Fed officials disagree over whether the benchmark interest rate should stay low through at least late 2014, a plan that the Federal Open Market Committee endorsed last month. Minneapolis Fed President Narayana Kocherlakota said today improvements in the economy may warrant a policy tightening as early as this year. Vice Chairman Janet Yellen and New York Fed President William C. Dudley said borrowing costs will need to stay low through late 2014 to foster a revival in the job market.
“It is an understatement to say that these are profoundly challenging times for millions of Americans,” Raskin, 50, said at the San Francisco Fed’s business and community leaders luncheon.
Policy makers at their March 13 meeting favored more stimulus only if growth faltered or inflation was below the Fed’s 2 percent target, according to minutes of the meeting.

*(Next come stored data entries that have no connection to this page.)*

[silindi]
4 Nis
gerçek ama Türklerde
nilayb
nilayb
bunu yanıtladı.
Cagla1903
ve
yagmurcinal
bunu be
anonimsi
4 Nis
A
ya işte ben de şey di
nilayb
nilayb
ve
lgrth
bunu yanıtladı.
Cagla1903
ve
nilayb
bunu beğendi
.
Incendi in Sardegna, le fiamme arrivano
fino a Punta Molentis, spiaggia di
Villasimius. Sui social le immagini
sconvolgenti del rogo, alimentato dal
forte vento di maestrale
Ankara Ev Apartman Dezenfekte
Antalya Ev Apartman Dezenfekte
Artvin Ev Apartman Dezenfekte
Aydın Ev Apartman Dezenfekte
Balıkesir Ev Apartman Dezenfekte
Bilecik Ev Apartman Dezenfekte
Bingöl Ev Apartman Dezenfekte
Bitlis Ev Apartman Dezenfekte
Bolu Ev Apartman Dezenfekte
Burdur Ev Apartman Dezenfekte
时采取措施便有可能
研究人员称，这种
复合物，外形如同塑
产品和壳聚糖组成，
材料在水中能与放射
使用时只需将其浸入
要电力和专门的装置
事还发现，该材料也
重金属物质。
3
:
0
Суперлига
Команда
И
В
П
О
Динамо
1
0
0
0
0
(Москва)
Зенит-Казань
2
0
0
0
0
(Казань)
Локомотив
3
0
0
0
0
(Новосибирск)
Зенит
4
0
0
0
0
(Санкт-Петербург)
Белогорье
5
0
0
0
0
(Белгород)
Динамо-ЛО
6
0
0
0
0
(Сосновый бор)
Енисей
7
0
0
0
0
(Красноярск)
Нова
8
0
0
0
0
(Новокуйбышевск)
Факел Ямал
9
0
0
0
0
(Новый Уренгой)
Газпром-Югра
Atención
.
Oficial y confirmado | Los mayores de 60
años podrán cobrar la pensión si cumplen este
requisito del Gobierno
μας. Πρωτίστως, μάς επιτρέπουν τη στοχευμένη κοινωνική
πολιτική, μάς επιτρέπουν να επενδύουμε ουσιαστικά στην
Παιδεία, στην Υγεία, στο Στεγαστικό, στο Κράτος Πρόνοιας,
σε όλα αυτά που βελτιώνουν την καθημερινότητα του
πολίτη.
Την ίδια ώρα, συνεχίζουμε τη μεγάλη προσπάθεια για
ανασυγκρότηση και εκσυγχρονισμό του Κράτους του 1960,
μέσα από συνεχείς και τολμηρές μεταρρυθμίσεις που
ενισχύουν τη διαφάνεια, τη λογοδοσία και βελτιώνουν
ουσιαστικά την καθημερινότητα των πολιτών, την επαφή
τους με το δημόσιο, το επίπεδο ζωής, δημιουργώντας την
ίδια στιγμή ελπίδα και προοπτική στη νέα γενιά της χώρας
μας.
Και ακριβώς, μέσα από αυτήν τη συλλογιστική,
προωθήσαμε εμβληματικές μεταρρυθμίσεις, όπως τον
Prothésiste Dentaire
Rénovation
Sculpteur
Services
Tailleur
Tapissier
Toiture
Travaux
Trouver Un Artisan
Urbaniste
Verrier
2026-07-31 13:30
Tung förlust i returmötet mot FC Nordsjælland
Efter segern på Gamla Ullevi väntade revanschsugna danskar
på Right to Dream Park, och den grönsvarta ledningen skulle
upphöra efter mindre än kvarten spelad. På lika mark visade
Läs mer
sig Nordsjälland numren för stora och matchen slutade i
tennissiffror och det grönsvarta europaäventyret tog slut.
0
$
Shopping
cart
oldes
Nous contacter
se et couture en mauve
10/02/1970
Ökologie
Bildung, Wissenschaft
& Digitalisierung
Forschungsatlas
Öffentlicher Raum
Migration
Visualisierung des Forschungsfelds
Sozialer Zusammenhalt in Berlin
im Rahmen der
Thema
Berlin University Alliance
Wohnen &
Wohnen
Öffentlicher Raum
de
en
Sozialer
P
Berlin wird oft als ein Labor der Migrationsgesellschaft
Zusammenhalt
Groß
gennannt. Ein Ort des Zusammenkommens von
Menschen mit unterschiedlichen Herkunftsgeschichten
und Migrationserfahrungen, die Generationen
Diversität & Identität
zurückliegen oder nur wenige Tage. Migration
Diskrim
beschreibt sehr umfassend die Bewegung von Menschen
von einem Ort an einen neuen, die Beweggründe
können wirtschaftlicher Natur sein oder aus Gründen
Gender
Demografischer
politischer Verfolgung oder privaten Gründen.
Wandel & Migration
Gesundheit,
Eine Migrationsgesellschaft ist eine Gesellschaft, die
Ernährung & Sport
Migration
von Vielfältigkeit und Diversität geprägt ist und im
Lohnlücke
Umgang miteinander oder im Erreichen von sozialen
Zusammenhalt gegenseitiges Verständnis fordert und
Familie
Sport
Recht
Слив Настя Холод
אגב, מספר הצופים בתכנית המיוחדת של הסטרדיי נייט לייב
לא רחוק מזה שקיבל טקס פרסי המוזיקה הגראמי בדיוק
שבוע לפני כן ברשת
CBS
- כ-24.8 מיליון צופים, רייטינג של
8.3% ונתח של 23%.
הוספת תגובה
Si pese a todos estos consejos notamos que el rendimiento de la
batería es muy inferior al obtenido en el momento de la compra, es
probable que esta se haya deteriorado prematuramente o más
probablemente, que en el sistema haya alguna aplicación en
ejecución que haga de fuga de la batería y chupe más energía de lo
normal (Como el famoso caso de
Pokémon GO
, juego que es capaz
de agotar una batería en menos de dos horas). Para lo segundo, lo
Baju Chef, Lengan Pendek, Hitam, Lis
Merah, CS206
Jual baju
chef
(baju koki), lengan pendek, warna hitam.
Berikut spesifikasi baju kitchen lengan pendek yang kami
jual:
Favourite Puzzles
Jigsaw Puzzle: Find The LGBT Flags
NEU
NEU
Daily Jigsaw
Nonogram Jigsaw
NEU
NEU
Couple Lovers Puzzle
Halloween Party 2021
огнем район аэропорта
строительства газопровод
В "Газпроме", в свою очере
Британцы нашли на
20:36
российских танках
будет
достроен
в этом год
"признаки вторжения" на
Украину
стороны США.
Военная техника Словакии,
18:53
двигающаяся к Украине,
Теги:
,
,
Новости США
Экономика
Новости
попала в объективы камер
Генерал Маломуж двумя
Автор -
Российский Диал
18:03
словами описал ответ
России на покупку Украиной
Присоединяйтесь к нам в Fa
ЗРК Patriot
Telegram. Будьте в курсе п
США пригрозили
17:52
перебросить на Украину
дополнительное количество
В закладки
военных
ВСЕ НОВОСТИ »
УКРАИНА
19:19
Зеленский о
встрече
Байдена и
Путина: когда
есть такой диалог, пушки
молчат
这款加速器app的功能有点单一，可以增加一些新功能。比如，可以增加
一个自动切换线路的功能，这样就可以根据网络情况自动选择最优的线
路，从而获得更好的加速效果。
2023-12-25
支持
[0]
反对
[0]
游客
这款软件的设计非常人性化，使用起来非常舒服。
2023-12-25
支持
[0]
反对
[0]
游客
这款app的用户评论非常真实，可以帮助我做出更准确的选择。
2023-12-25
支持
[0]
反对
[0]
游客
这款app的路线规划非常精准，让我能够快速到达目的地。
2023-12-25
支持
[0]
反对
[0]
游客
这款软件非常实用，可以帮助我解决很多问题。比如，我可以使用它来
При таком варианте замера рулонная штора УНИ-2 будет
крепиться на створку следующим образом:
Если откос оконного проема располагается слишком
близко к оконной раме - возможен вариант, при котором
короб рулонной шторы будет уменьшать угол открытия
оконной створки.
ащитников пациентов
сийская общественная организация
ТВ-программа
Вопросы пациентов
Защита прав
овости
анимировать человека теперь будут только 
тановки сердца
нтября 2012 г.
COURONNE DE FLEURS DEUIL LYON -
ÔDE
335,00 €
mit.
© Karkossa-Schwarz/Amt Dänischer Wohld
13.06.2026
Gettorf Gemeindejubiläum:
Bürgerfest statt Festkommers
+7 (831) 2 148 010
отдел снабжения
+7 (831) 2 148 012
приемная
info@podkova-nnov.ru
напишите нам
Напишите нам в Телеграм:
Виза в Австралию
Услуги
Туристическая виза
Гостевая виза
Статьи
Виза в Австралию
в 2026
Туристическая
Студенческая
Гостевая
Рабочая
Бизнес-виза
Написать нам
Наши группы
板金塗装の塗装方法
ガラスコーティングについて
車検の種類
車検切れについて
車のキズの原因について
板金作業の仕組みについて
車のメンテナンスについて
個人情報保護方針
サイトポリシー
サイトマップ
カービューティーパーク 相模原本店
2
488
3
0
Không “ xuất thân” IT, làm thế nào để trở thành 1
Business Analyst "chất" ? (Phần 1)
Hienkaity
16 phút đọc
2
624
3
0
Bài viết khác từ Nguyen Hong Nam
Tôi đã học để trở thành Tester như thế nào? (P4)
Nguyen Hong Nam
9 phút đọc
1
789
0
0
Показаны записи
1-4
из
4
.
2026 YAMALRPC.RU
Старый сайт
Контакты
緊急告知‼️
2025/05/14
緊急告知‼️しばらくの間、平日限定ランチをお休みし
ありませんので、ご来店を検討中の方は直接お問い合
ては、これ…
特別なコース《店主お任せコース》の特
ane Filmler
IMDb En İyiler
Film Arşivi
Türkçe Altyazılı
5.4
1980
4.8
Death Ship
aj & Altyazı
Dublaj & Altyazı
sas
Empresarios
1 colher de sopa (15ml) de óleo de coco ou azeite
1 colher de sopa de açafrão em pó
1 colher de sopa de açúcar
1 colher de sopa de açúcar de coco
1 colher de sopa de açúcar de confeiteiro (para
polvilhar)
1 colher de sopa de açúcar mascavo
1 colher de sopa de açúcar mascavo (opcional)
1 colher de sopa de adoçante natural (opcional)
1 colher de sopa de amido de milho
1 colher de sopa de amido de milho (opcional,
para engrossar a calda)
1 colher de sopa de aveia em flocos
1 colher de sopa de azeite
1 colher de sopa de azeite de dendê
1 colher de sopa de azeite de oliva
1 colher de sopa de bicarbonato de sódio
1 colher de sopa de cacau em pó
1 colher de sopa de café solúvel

Employers added 120,000 jobs in March, marking the slowest pace of job creation in five months, Labor Department figures showed last week. Also, jobless claims reached a two-month high in the week ended April 7, according to a report released today.
Still, the Fed said in its Beige Book business survey released yesterday that the economy continued to grow at a “modest to moderate pace” from mid-February to late-March.
“The Federal Reserve remains fully committed to doing everything it can to promote maximum employment in the context of price stability,” Raskin said today.